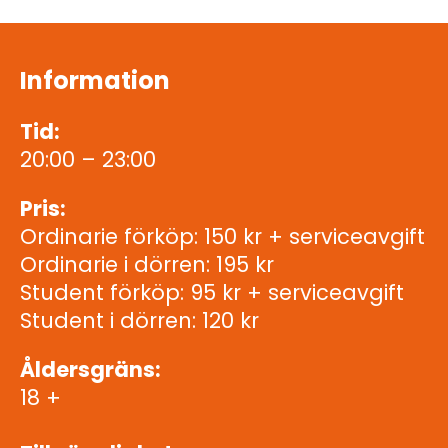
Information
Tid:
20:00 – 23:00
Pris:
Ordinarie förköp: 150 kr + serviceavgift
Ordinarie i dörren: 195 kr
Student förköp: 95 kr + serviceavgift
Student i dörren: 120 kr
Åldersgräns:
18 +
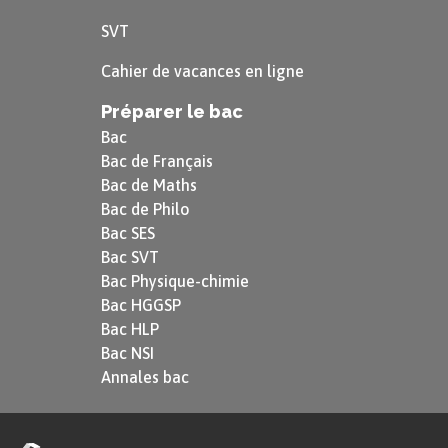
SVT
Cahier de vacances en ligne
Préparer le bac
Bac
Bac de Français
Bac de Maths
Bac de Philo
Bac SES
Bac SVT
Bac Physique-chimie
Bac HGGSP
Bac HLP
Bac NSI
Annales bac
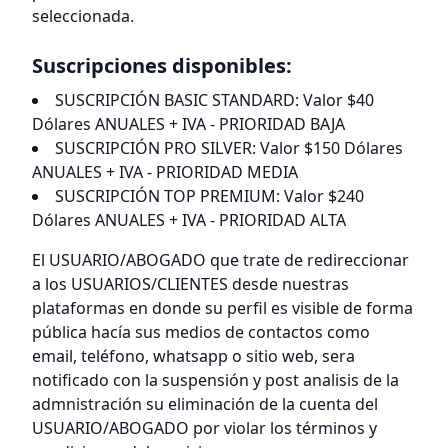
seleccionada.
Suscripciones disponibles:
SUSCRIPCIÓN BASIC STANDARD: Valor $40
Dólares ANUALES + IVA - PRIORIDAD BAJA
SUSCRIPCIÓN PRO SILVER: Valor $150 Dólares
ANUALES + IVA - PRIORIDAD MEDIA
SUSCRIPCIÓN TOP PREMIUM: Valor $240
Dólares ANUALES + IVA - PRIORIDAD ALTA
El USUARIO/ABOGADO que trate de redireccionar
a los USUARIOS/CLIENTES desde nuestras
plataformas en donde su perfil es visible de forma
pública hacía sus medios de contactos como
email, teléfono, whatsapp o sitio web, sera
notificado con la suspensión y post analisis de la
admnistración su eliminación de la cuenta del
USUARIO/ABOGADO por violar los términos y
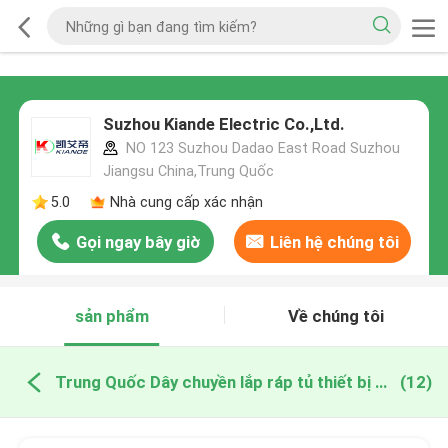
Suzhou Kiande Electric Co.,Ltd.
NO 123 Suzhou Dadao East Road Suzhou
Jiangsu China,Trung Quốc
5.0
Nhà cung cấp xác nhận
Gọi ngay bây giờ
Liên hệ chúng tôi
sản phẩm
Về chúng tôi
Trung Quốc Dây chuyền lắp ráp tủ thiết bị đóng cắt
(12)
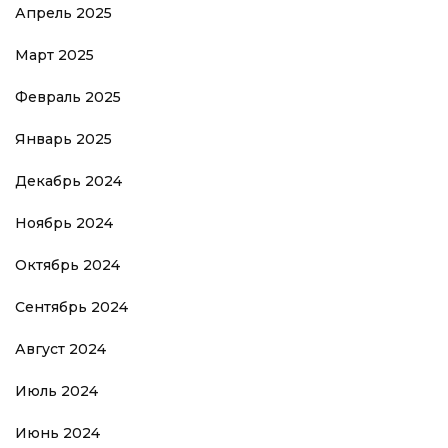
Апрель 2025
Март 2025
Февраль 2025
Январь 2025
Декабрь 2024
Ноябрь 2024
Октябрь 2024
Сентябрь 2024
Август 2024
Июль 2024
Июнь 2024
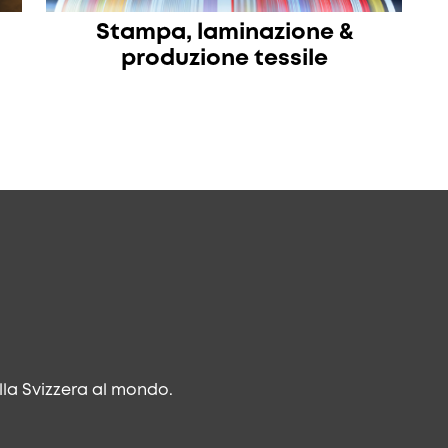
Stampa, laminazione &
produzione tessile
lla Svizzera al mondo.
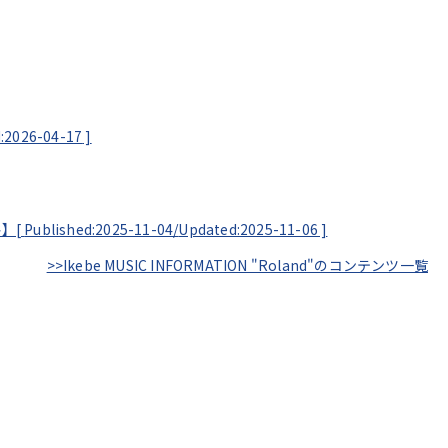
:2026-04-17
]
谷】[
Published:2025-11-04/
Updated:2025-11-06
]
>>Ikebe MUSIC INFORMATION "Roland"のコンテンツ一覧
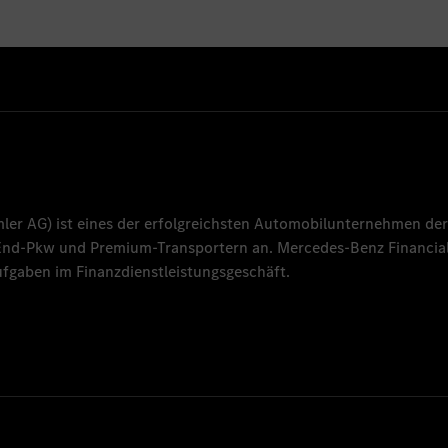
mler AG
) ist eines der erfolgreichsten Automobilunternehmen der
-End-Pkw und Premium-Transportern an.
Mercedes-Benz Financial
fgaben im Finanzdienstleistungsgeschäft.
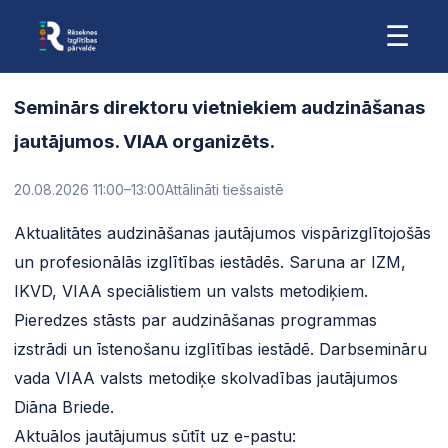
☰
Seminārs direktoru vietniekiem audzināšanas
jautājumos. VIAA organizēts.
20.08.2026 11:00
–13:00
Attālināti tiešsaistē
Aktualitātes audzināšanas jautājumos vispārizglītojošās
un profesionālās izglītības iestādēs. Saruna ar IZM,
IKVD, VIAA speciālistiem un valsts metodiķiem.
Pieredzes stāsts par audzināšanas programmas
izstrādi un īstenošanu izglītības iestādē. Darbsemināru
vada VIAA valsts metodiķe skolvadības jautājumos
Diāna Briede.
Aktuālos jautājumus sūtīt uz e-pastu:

================================

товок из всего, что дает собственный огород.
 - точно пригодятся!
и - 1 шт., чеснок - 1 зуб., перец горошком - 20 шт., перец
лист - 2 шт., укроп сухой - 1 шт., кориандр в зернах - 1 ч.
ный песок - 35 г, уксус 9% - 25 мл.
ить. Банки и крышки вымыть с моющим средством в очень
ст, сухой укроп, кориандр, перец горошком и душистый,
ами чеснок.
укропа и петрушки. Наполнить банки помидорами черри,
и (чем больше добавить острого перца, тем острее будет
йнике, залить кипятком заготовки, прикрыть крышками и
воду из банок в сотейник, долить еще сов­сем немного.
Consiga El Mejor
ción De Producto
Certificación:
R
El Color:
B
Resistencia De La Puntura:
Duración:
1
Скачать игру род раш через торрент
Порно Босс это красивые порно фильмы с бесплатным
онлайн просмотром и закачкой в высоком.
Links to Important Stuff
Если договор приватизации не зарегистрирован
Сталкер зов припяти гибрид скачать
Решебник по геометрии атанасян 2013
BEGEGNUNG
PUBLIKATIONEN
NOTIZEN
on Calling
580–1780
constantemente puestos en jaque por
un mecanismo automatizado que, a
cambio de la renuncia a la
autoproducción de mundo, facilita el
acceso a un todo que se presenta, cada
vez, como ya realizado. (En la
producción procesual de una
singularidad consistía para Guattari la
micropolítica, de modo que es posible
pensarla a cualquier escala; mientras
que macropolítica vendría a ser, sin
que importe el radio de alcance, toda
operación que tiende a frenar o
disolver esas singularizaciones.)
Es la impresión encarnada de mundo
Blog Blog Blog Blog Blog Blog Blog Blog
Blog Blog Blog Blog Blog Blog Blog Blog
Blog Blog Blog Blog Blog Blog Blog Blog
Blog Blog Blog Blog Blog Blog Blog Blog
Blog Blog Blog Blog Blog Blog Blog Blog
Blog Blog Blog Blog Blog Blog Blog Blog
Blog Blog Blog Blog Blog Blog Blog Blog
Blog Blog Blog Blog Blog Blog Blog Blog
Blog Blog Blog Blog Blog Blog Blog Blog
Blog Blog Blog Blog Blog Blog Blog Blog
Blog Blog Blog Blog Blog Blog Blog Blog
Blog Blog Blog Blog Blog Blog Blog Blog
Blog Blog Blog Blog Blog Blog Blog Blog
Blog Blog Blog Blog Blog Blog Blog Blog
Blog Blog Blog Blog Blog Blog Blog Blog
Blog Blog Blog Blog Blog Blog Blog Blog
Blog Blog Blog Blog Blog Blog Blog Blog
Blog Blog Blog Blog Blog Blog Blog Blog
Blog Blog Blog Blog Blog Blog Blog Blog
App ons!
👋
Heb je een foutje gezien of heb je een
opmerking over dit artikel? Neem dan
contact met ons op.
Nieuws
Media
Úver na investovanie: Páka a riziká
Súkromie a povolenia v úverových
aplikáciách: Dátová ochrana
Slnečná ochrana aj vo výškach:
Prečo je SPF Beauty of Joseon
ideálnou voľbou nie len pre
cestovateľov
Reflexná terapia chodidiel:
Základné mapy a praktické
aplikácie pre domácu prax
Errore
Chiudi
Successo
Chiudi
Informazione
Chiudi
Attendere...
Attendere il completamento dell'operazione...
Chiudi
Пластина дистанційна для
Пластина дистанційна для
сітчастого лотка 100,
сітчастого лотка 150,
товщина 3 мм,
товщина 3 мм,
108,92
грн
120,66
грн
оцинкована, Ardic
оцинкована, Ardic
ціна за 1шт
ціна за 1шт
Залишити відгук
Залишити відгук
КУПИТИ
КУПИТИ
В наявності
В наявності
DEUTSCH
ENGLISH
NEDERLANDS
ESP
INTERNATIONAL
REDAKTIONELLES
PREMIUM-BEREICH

================================

→ To do
Retype the records above, but only those lines that fall between the line containing "ами чеснок." and the line containing "operación que tiende a frenar o", with both of those lines included, exactly as written.

→ Answer to this problem
ами чеснок.
укропа и петрушки. Наполнить банки помидорами черри,
и (чем больше добавить острого перца, тем острее будет
йнике, залить кипятком заготовки, прикрыть крышками и
воду из банок в сотейник, долить еще сов­сем немного.
Consiga El Mejor
ción De Producto
Certificación:
R
El Color:
B
Resistencia De La Puntura:
Duración:
1
Скачать игру род раш через торрент
Порно Босс это красивые порно фильмы с бесплатным
онлайн просмотром и закачкой в высоком.
Links to Important Stuff
Если договор приватизации не зарегистрирован
Сталкер зов припяти гибрид скачать
Решебник по геометрии атанасян 2013
BEGEGNUNG
PUBLIKATIONEN
NOTIZEN
on Calling
580–1780
constantemente puestos en jaque por
un mecanismo automatizado que, a
cambio de la renuncia a la
autoproducción de mundo, facilita el
acceso a un todo que se presenta, cada
vez, como ya realizado. (En la
producción procesual de una
singularidad consistía para Guattari la
micropolítica, de modo que es posible
pensarla a cualquier escala; mientras
que macropolítica vendría a ser, sin
que importe el radio de alcance, toda
operación que tiende a frenar o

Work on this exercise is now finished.